§ **WORK REQUIRED**:
Scan the records beneath this line for the line holding "PlayStation VR2" and the line holding "Кабели iPhone", then transcribe exactly those two and all lines between.

§ **DATA**:
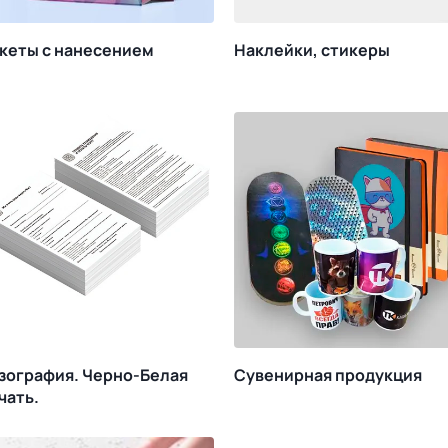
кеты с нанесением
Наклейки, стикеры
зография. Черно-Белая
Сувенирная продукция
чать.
* * *
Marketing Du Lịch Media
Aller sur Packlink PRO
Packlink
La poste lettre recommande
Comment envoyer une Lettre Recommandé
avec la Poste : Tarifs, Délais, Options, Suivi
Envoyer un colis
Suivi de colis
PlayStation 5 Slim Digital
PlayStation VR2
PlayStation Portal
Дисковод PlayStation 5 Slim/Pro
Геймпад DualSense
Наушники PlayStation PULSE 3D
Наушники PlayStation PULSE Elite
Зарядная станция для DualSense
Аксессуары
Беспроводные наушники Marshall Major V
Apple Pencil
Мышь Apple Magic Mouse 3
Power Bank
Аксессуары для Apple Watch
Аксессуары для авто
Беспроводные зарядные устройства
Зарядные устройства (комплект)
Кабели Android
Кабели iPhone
---
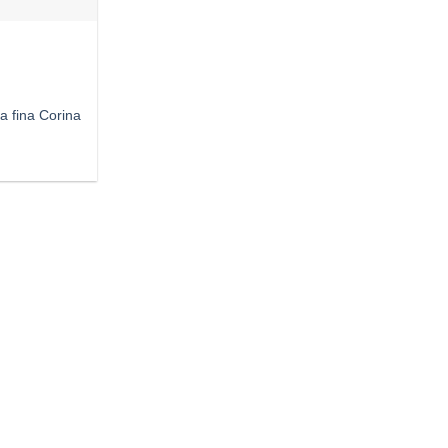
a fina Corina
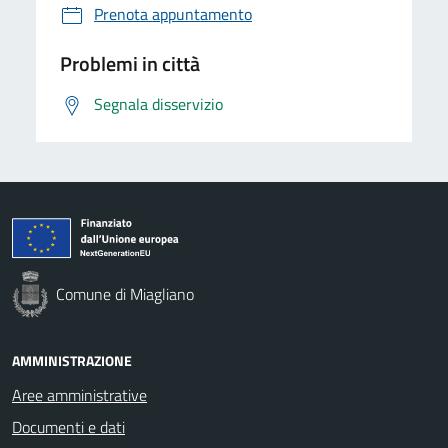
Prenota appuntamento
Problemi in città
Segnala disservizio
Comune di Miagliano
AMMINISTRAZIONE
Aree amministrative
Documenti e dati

§ **RESULT BELOW**:
PlayStation VR2
PlayStation Portal
Дисковод PlayStation 5 Slim/Pro
Геймпад DualSense
Наушники PlayStation PULSE 3D
Наушники PlayStation PULSE Elite
Зарядная станция для DualSense
Аксессуары
Беспроводные наушники Marshall Major V
Apple Pencil
Мышь Apple Magic Mouse 3
Power Bank
Аксессуары для Apple Watch
Аксессуары для авто
Беспроводные зарядные устройства
Зарядные устройства (комплект)
Кабели Android
Кабели iPhone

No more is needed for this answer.